This page focuses on the debt students take on to attend ATA College-Cincinnati: median debt, the percentile spread, total borrowing including PLUS loans, and the cost to repay. The data below is drawn directly from federal sources.
Looking at the entering class at Beckfield College - Tri-County, 100% of incoming undergraduates borrow in year one, at roughly $5,844 each — a figure that counts both private and federal student loans.
The average federally funded loan is $5,844. This is at or above the $5,500 first-year federal borrowing cap that applies to the typical dependent freshman. Be aware: the undergraduate-wide averages below exclude private loans, while this freshman number includes them.
For undergraduates overall at Beckfield College - Tri-County, 95% finance part of their studies with federal loans, at an average of $7,108 per year. That is 21.6% above the $5,844 freshmen take on.
Repeating that yearly amount projects to about $14,216 after two years and $28,432 by the fourth year. The estimate holds federal borrowing constant and does not count private or Parent PLUS loans.
| Undergraduate federal borrowing | Value |
|---|---|
| Share using federal loans | 95% |
| Average federal loan per year | $7,108 |
| Undergraduates with a federal loan | 252 |
| Total federal loans (one year) | $1,791,311 |
The median student at Beckfield College - Tri-County borrows $15,834 in federal student loans.
| Borrower group | Median federal debt |
|---|---|
| All federal borrowers | $15,834 |
| Students who completed (graduates) | $21,030 |
| Students who withdrew | $9,500 |
The figure for students who withdrew is worth watching: debt without a completed credential is the hardest to repay.
Looking only at the median is misleading — these four percentiles describe the full debt distribution for borrowers at Beckfield College - Tri-County.
| Percentile | Cumulative Federal Debt |
|---|---|
| 10th percentile (lowest-debt students) | $3,167 |
| 25th percentile | $6,334 |
| 75th percentile | $22,637 |
| 90th percentile (highest-debt students) | $27,713 |
The spread between the lowest- and highest-debt deciles summarizes how variable outcomes are at Beckfield College - Tri-County.
The figures above count only the students own federal loans.
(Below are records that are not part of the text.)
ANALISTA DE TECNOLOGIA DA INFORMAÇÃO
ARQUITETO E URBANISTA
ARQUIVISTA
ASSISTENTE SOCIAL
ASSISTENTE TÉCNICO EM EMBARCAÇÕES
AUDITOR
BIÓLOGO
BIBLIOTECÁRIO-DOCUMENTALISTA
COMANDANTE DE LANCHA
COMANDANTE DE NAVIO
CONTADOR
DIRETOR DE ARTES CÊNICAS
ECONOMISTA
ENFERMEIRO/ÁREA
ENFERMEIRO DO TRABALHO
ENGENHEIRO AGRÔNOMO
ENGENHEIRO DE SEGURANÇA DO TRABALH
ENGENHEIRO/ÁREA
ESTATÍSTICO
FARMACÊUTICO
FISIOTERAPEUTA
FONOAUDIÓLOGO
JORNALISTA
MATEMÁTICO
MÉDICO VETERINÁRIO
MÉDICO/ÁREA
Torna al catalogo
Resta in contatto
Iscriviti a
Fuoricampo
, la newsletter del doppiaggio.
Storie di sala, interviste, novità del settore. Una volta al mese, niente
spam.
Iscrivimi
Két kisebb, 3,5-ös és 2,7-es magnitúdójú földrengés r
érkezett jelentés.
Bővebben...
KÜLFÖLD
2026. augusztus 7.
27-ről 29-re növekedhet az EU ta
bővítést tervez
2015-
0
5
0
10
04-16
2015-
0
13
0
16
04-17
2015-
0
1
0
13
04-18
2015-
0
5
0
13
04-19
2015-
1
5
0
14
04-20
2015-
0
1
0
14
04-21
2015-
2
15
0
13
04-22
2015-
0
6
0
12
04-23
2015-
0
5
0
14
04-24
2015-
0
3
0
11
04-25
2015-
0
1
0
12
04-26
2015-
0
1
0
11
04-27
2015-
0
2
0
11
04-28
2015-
Adding PLUS loans (borrowed by parents or graduate students) gives a fuller picture of total borrowing at Beckfield College - Tri-County.
| Group | Borrowers | Median debt incl. PLUS |
|---|---|---|
| All borrowers | 92 | $7,504 |
| Completed (graduates) | 50 | $8,920 |
| Did not complete | 42 | $6,699 |
On a standard 10-year plan, the median completing borrower would pay about $106.07/mo.
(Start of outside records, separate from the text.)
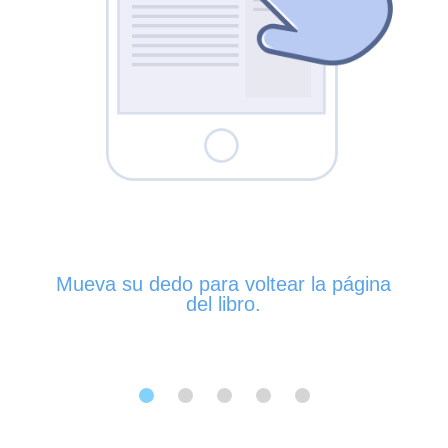
Mueva su dedo para voltear la página
del libro.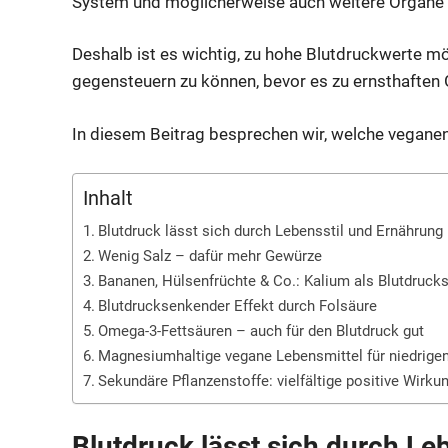
System und möglicherweise auch weitere Organe 
Deshalb ist es wichtig, zu hohe Blutdruckwerte mö
gegensteuern zu können, bevor es zu ernsthafte
In diesem Beitrag besprechen wir, welche veganen 
Inhalt
Blutdruck lässt sich durch Lebensstil und Ernährung
Wenig Salz – dafür mehr Gewürze
Bananen, Hülsenfrüchte & Co.: Kalium als Blutdruck
Blutdrucksenkender Effekt durch Folsäure
Omega-3-Fettsäuren – auch für den Blutdruck gut
Magnesiumhaltige vegane Lebensmittel für niedrigen
Sekundäre Pflanzenstoffe: vielfältige positive Wirk
Blutdruck lässt sich durch Le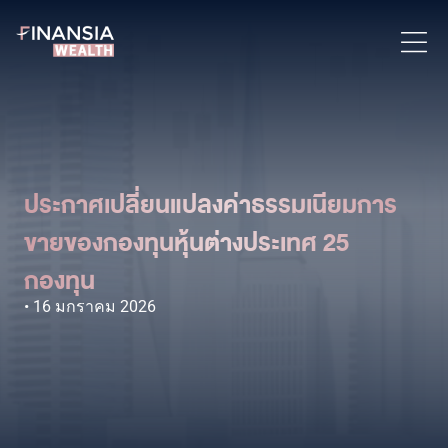
ประกาศเปลี่ยนแปลงค่าธรรมเนียมการ
ขายของกองทุนหุ้นต่างประเทศ 25
กองทุน
16 มกราคม 2026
The indicators below describe what the typical debt costs to pay back at Beckfield College - Tri-County.
A loan default — failing to keep up with federal student-loan payments — is one of the worst financial outcomes a borrower can face. Two-year cohort default-rate data for Beckfield College - Tri-County appears below.
| Metric | Value |
|---|---|
| 2-year cohort default rate | 11.8% |
| Borrowers in the cohort | 796 |
A lower default rate generally signals that graduates earn enough to manage their loan payments.
The breakdowns below show median federal debt by income, first-generation status, and dependency.
Borrowing by Income Tier
| Income tier | Median federal debt |
|---|---|
| Low income | $15,667 |
| Middle income | $15,834 |
| High income | $18,074 |
First-Gen vs Continuing-Gen Borrowing
| Cohort | Median federal debt |
|---|---|
| First-generation students | $15,800 |
| Continuing-generation students | $16,334 |
Dependency-Status Comparison
| Cohort | Median federal debt |
|---|---|
| Dependent students | $12,000 |
| Independent students | $16,792 |
The Department of Education computes gap indicators that show how borrowing differs between student groups at Beckfield College - Tri-County.
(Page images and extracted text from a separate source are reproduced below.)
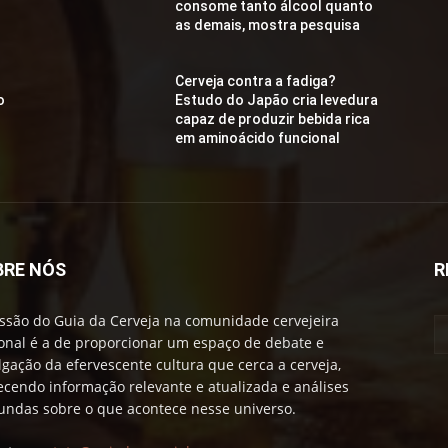
consome tanto álcool quanto
as demais, mostra pesquisa
Cerveja contra a fadiga?
o
Estudo do Japão cria levedura
capaz de produzir bebida rica
em aminoácido funcional
BRE NÓS
R
ssão do Guia da Cerveja na comunidade cervejeira
onal é a de proporcionar um espaço de debate e
lgação da efervescente cultura que cerca a cerveja,
ecendo informação relevante e atualizada e análises
undas sobre o que acontece nesse universo.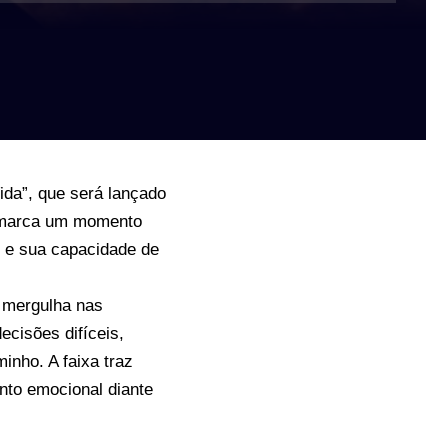
ida”, que será lançado
ão marca um momento
al e sua capacidade de
” mergulha nas
cisões difíceis,
nho. A faixa traz
to emocional diante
Subsidized and Unsubsidized Loans
With an unsubsidized loan, interest starts adding up the day the loan is disbursed, including during school. Subsidized loans, by contrast, do not accrue interest while you are enrolled at least half-time, which makes them the less expensive option when you qualify.
Worth Knowing
Federal student loans are not discharged in bankruptcy in all but the rarest cases, and the government can withhold part of your income or tax refund if you default.
References
More about our data sources and methodologies.